EXERCISE AIM >>
Retype the records below exactly as they stand, omitting the pictures.

THE INPUT >>
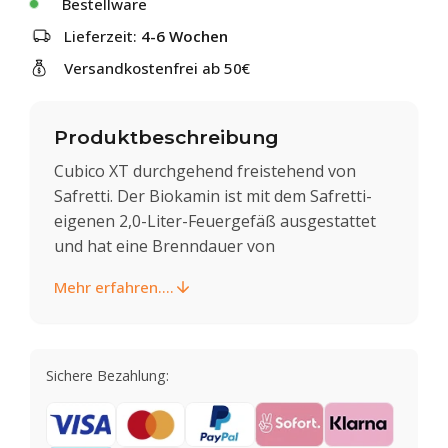
Bestellware
Lieferzeit:
4-6 Wochen
Versandkostenfrei ab 50€
Produktbeschreibung
Cubico XT durchgehend freistehend von
Safretti. Der Biokamin ist mit dem Safretti-
eigenen 2,0-Liter-Feuergefäß ausgestattet
und hat eine Brenndauer von
Mehr erfahren....
Sichere Bezahlung:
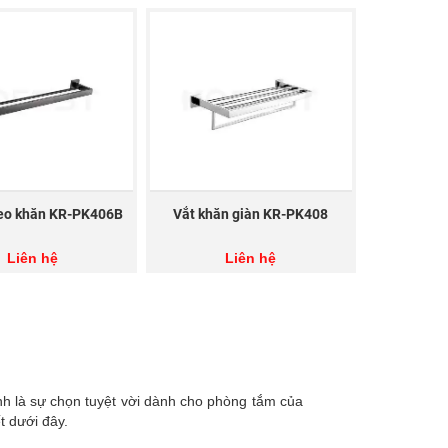
eo khăn KR-PK406B
Vắt khăn giàn KR-PK408
Liên hệ
Liên hệ
h là sự chọn tuyệt vời dành cho phòng tắm của
t dưới đây.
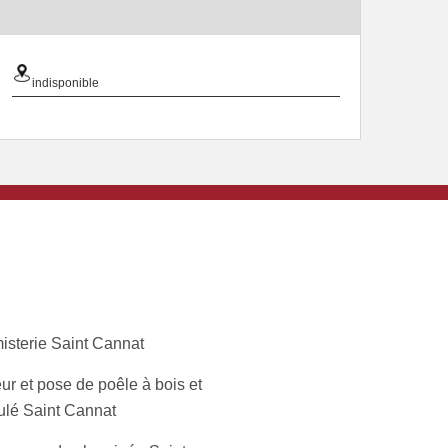
indisponible
isterie Saint Cannat
ur et pose de poêle à bois et
ulé Saint Cannat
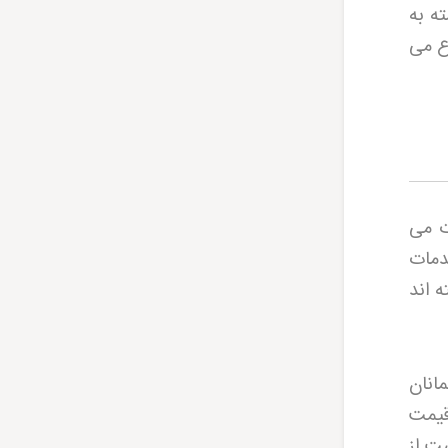
ه به
800 هزار تومان شروع می
ت می
خدمات
 اند
انان
قیمت
ست از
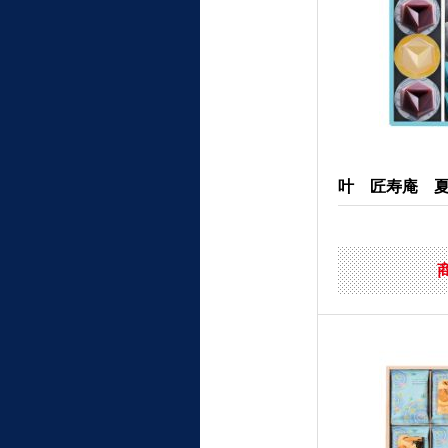
叶 匠寿庵 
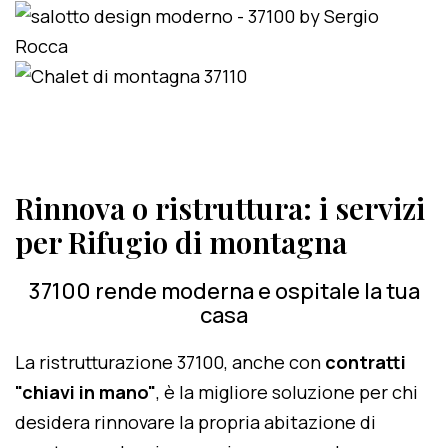
Rinnova o ristruttura: i servizi
per Rifugio di montagna
37100 rende moderna e ospitale la tua
casa
La ristrutturazione 37100, anche con
contratti
"chiavi in mano"
, è la migliore soluzione per chi
desidera rinnovare la propria abitazione di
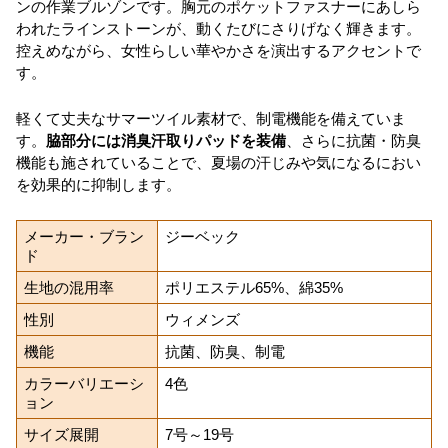
ンの作業ブルゾンです。胸元のポケットファスナーにあしら
われたラインストーンが、動くたびにさりげなく輝きます。
控えめながら、女性らしい華やかさを演出するアクセントで
す。
軽くて丈夫なサマーツイル素材で、制電機能を備えていま
す。
脇部分には消臭汗取りパッドを装備
、さらに抗菌・防臭
機能も施されていることで、夏場の汗じみや気になるにおい
を効果的に抑制します。
メーカー・ブラン
ジーベック
ド
生地の混用率
ポリエステル65%、綿35%
性別
ウィメンズ
機能
抗菌、防臭、制電
カラーバリエーシ
4色
ョン
サイズ展開
7号～19号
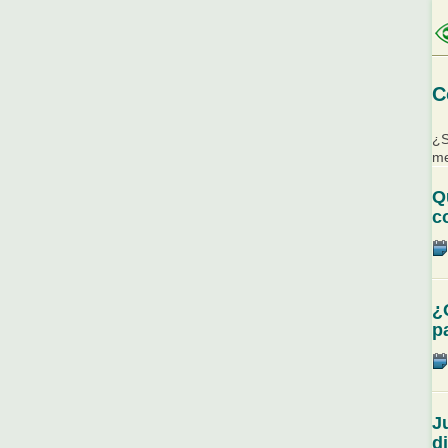
C
¿S
me
Q
c
¿
p
J
d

ANSWER TO THE PROBLEM >>
Bestellware
Lieferzeit:
4-6 Wochen
Versandkostenfrei ab 50€
Produktbeschreibung
Cubico XT durchgehend freistehend von
Safretti. Der Biokamin ist mit dem Safretti-
eigenen 2,0-Liter-Feuergefäß ausgestattet
und hat eine Brenndauer von
Mehr erfahren....
Sichere Bezahlung:
eo khăn KR-PK406B
Vắt khăn giàn KR-PK408
Liên hệ
Liên hệ
h là sự chọn tuyệt vời dành cho phòng tắm của
t dưới đây.
indisponible
isterie Saint Cannat
ur et pose de poêle à bois et
ulé Saint Cannat
ه به
800 هزار تومان شروع می
ت می
خدمات
 اند
انان
قیمت
ست از
叶 匠寿庵 
Rinnova o ristruttura: i servizi
per Rifugio di montagna
37100 rende moderna e ospitale la tua
casa
La ristrutturazione 37100, anche con
contratti
"chiavi in mano"
, è la migliore soluzione per chi
desidera rinnovare la propria abitazione di
ンの作業ブルゾンです。胸元のポケットファスナーにあしら
われたラインストーンが、動くたびにさりげなく輝きます。
控えめながら、女性らしい華やかさを演出するアクセントで
す。
軽くて丈夫なサマーツイル素材で、制電機能を備えていま
す。
脇部分には消臭汗取りパッドを装備
、さらに抗菌・防臭
機能も施されていることで、夏場の汗じみや気になるにおい
を効果的に抑制します。
メーカー・ブラン
ジーベック
ド
生地の混用率
ポリエステル65%、綿35%
性別
ウィメンズ
機能
抗菌、防臭、制電
カラーバリエーシ
4色
ョン
サイズ展開
7号～19号
C
¿S
me
Q
c
¿
p
J
d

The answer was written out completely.